The Chinese government has announced a new ban which prohibits not only the trade or exploitation of cryptocurrencies, but now extends to the individual property of digital assets like Bitcoin, according to a Binance report, an exchange of cryptocurrency.
This last action marks an important escalation in the historically hard approach in China in Crypto, reaffirming its commitment to centralize financial control and to promote the use of its Digital Yuan supported by the State.
The announcement sent immediate undulations to the global cryptocurrency markets. Bitcoin experienced a sharp drop after news, while altcoins – in particular those sensitive to regulatory changes – have exhibited even greater volatility. However, market analysts believe that the slowdown could be short -lived, depending on the report.
The implications of this prohibition are multiple. By prohibiting private crypto holdings, Beijing tightens its grip on financial flows, potentially accelerating the adoption of its Central Bank digital currency (CBDC).
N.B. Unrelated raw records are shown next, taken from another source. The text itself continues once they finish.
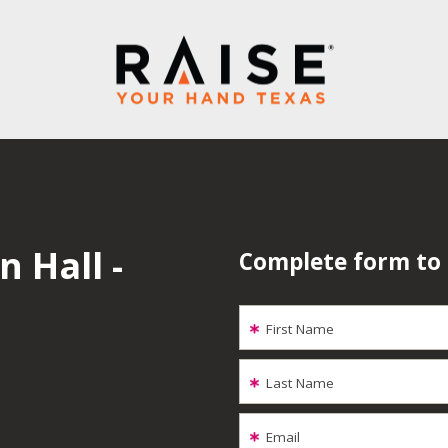
 Hall -
Complete form to
First Name
Last Name
Email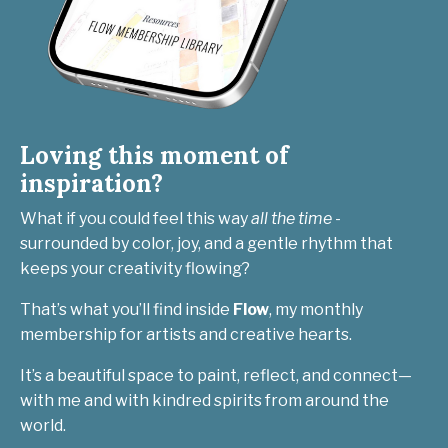
Loving this moment of
inspiration?
What if you could feel this way
all the time
-
surrounded by color, joy, and a gentle rhythm that
keeps your creativity flowing?
That’s what you’ll find inside
Flow
, my monthly
membership for artists and creative hearts.
It’s a beautiful space to paint, reflect, and connect—
with me and with kindred spirits from around the
world.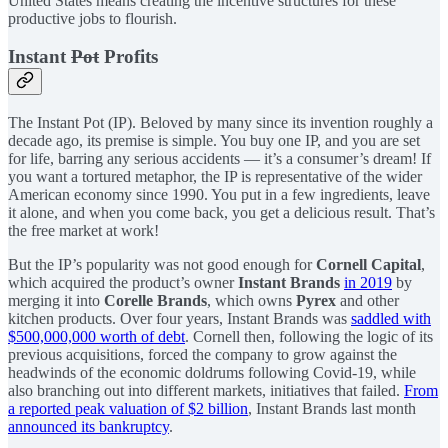
United States means creating the incentive structures for these
productive jobs to flourish.
Instant
Pot
Profits
The Instant Pot (IP). Beloved by many since its invention roughly a
decade ago, its premise is simple. You buy one IP, and you are set
for life, barring any serious accidents — it’s a consumer’s dream! If
you want a tortured metaphor, the IP is representative of the wider
American economy since 1990. You put in a few ingredients, leave
it alone, and when you come back, you get a delicious result. That’s
the free market at work!
But the IP’s popularity was not good enough for
Cornell Capital
,
which acquired the product’s owner
Instant Brands
in 2019
by
merging it into
Corelle Brands
, which owns
Pyrex
and other
kitchen products. Over four years, Instant Brands was
saddled with
$500,000,000 worth of debt
. Cornell then, following the logic of its
previous acquisitions, forced the company to grow against the
headwinds of the economic doldrums following Covid-19, while
also branching out into different markets, initiatives that failed.
From
a reported peak valuation of $2 billion
, Instant Brands last month
announced its bankruptcy
.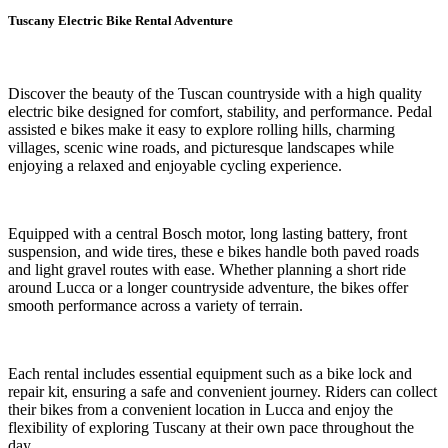
Tuscany Electric Bike Rental Adventure
Discover the beauty of the Tuscan countryside with a high quality
electric bike designed for comfort, stability, and performance. Pedal
assisted e bikes make it easy to explore rolling hills, charming
villages, scenic wine roads, and picturesque landscapes while
enjoying a relaxed and enjoyable cycling experience.
Equipped with a central Bosch motor, long lasting battery, front
suspension, and wide tires, these e bikes handle both paved roads
and light gravel routes with ease. Whether planning a short ride
around Lucca or a longer countryside adventure, the bikes offer
smooth performance across a variety of terrain.
Each rental includes essential equipment such as a bike lock and
repair kit, ensuring a safe and convenient journey. Riders can collect
their bikes from a convenient location in Lucca and enjoy the
flexibility of exploring Tuscany at their own pace throughout the
day.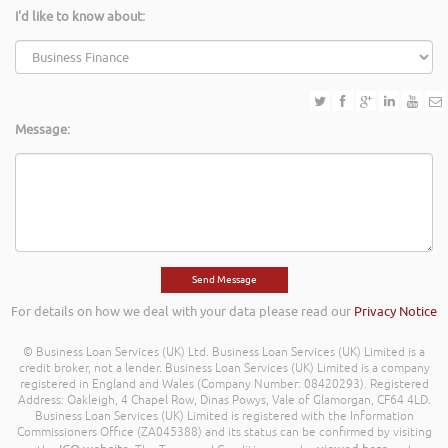
I'd like to know about:
Message:
For details on how we deal with your data please read our
Privacy Notice
© Business Loan Services (UK) Ltd. Business Loan Services (UK) Limited is a
credit broker, not a lender. Business Loan Services (UK) Limited is a company
registered in England and Wales (Company Number: 08420293). Registered
Address: Oakleigh, 4 Chapel Row, Dinas Powys, Vale of Glamorgan, CF64 4LD.
Business Loan Services (UK) Limited is registered with the Information
Commissioners Office (ZA045388) and its status can be confirmed by visiting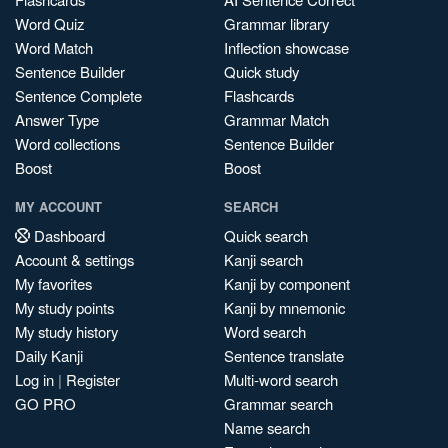
Word Quiz
Grammar library
Word Match
Inflection showcase
Sentence Builder
Quick study
Sentence Complete
Flashcards
Answer Type
Grammar Match
Word collections
Sentence Builder
Boost
Boost
MY ACCOUNT
SEARCH
Dashboard
Quick search
Account & settings
Kanji search
My favorites
Kanji by component
My study points
Kanji by mnemonic
My study history
Word search
Daily Kanji
Sentence translate
Log in
|
Register
Multi-word search
GO PRO
Grammar search
Name search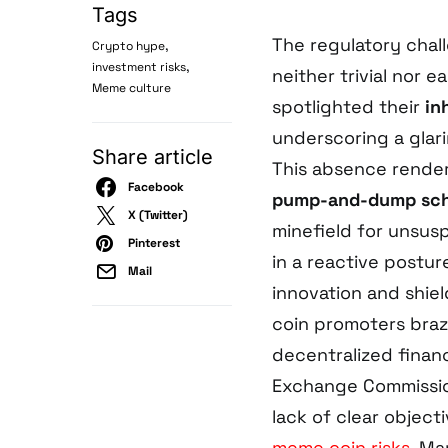
Tags
The regulatory chal
,
Crypto hype
,
investment risks
neither trivial nor e
Meme culture
spotlighted their
in
underscoring a glarin
Share article
This absence render
Facebook
pump-and-dump sc
X (Twitter)
minefield for unsus
Pinterest
in a reactive postur
Mail
innovation and shiel
coin promoters braz
decentralized financ
Exchange Commissio
lack of clear object
meme coin risks
. Ma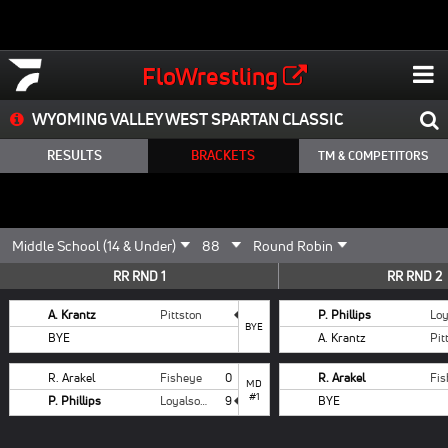
FloWrestling
WYOMING VALLEY WEST SPARTAN CLASSIC
RESULTS
BRACKETS
TM & COMPETITORS
RR RND 1
RR RND 2
A. Krantz
Pittston
P. Phillips
BYE
BYE
A. Krantz
Pit
R. Arakel
Fisheye
0
R. Arakel
Fi
MD
#1
P. Phillips
Loyalsock
9
BYE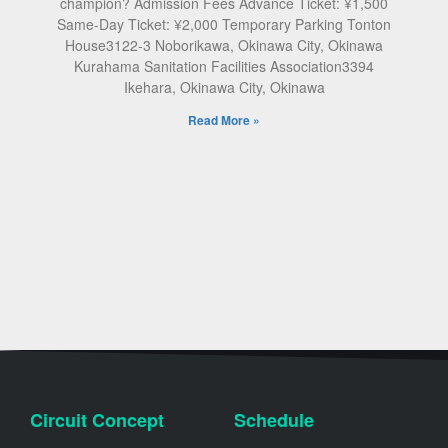
champion? Admission Fees Advance Ticket: ¥1,500
Same-Day Ticket: ¥2,000 Temporary Parking Tonton
House3122-3 Noborikawa, Okinawa City, Okinawa
Kurahama Sanitation Facilities Association3394
Ikehara, Okinawa City, Okinawa
Read More »
Circuit Concept
Schedule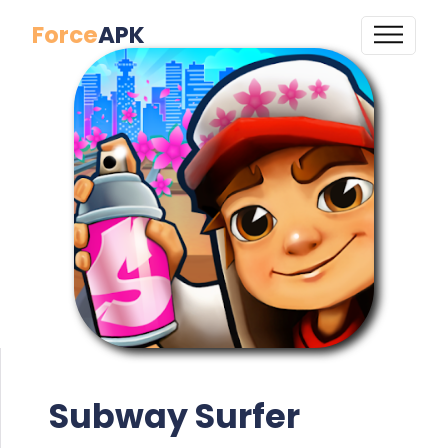
Force
APK
Subway Surfer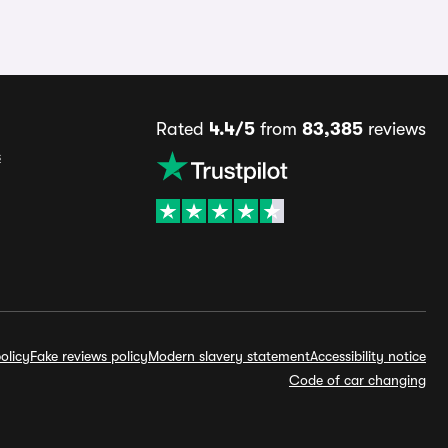
Rated
4.4/5
from
83,385
reviews
s
olicy
Fake reviews policy
Modern slavery statement
Accessibility notice
Code of car changing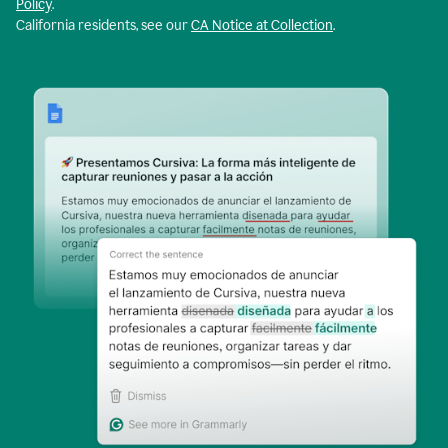
Policy
.
California residents, see our
CA Notice at Collection
.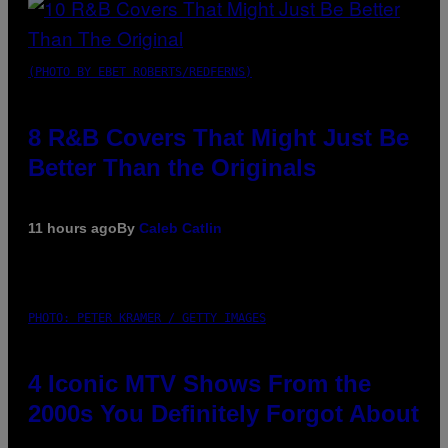
(PHOTO BY EBET ROBERTS/REDFERNS)
8 R&B Covers That Might Just Be
Better Than the Originals
11 hours ago
By
Caleb Catlin
PHOTO: PETER KRAMER / GETTY IMAGES
4 Iconic MTV Shows From the
2000s You Definitely Forgot About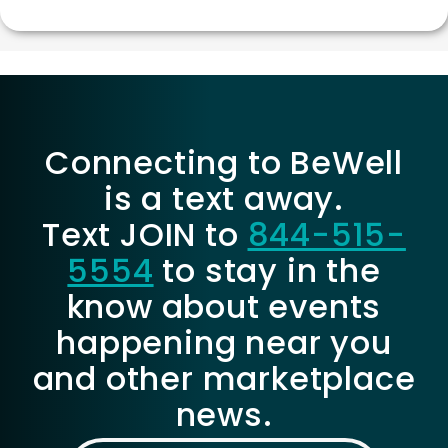
Connecting to BeWell
is a text away.
Text JOIN to
844-515-
5554
to stay in the
know about events
happening near you
and other marketplace
news.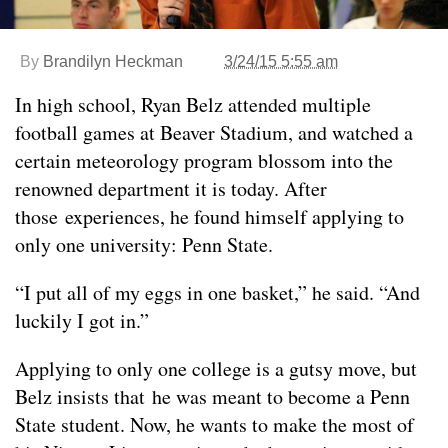
By
Brandilyn Heckman
3/24/15 5:55 am
In high school, Ryan Belz attended multiple
football games at Beaver Stadium, and watched a
certain meteorology program blossom into the
renowned department it is today. After
those experiences, he found himself applying to
only one university: Penn State.
“I put all of my eggs in one basket,” he said. “And
luckily I got in.”
Applying to only one college is a gutsy move, but
Belz insists that he was meant to become a Penn
State student. Now, he wants to make the most of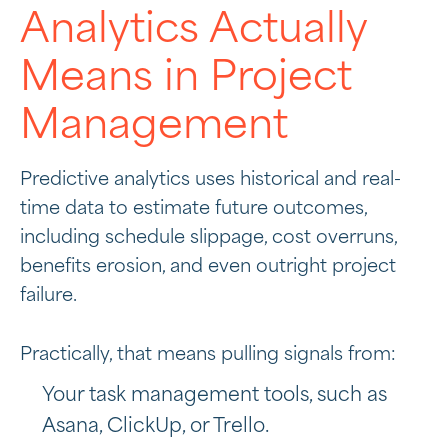
Analytics Actually
Means in Project
Management
Predictive analytics uses historical and real-
time data to estimate future outcomes,
including schedule slippage, cost overruns,
benefits erosion, and even outright project
failure.
Practically, that means pulling signals from:
Your task management tools, such as
Asana, ClickUp, or Trello.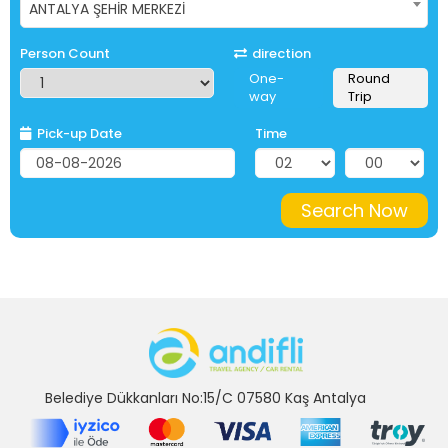
ANTALYA ŞEHİR MERKEZİ
Person Count
direction
One-
Round
way
Trip
Pick-up Date
Time
Search Now
Belediye Dükkanları No:15/C 07580 Kaş Antalya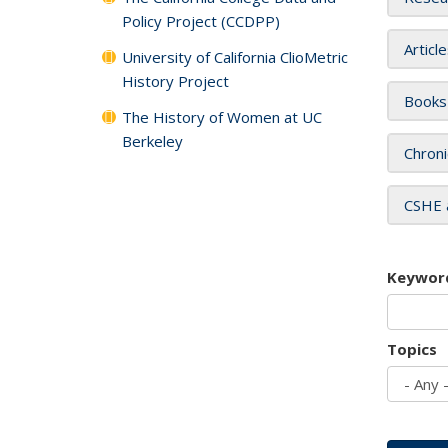
Policy Project (CCDPP)
Articl
University of California ClioMetric
History Project
Books
The History of Women at UC
Berkeley
Chroni
CSHE 
Keywor
Topics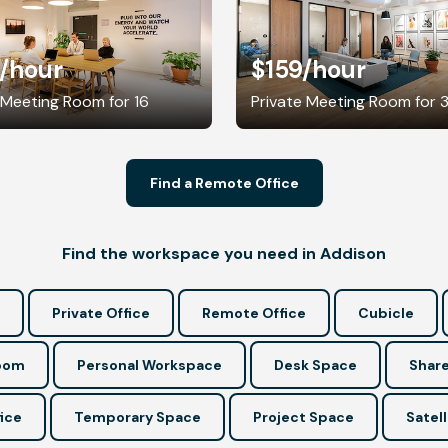
/hour
$159
/hour
 Meeting Room for 16
Private Meeting Room for 
Find a Remote Office
Find the workspace you need in Addison
Private Office
Remote Office
Cubicle
Room
Personal Workspace
Desk Space
Share
ice
Temporary Space
Project Space
Satell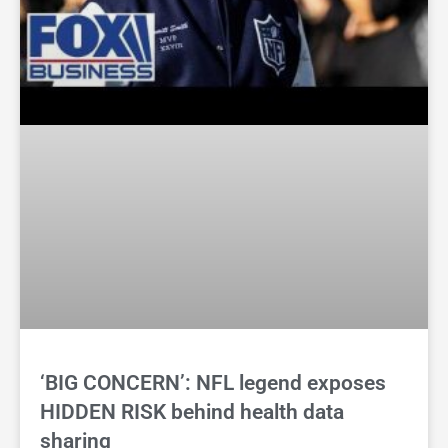
‘BIG CONCERN’: NFL legend exposes
HIDDEN RISK behind health data
sharing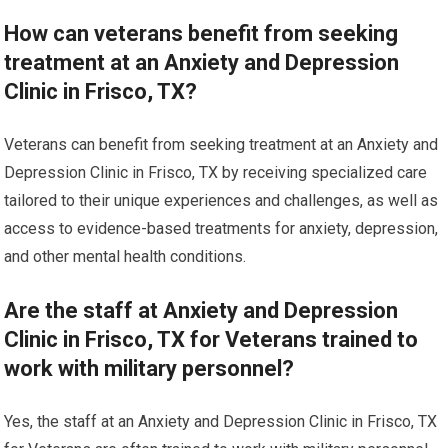
How can veterans benefit from seeking
treatment at an Anxiety and Depression
Clinic in Frisco, TX?
Veterans can benefit from seeking treatment at an Anxiety and
Depression Clinic in Frisco, TX by receiving specialized care
tailored to their unique experiences and challenges, as well as
access to evidence-based treatments for anxiety, depression,
and other mental health conditions.
Are the staff at Anxiety and Depression
Clinic in Frisco, TX for Veterans trained to
work with military personnel?
Yes, the staff at an Anxiety and Depression Clinic in Frisco, TX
Meanwhile, the prohibition could cause greater decentralization in the use of cryptography through Asia, because users are looking for alternative jurisdictions with more favorable policies.
Despite the recurring repression of China, Bitcoin and other cryptocurrencies have shown notable resilience. In fact, many experienced investors see regulatory shocks such as strategic entry points, the report mentioned.
Elsewhere, the wider cryptography ecosystem continues to flourish, with progressive regulatory developments in regions such as the United States, Europe and Latin America – aroused a global fracture in the governance of digital assets.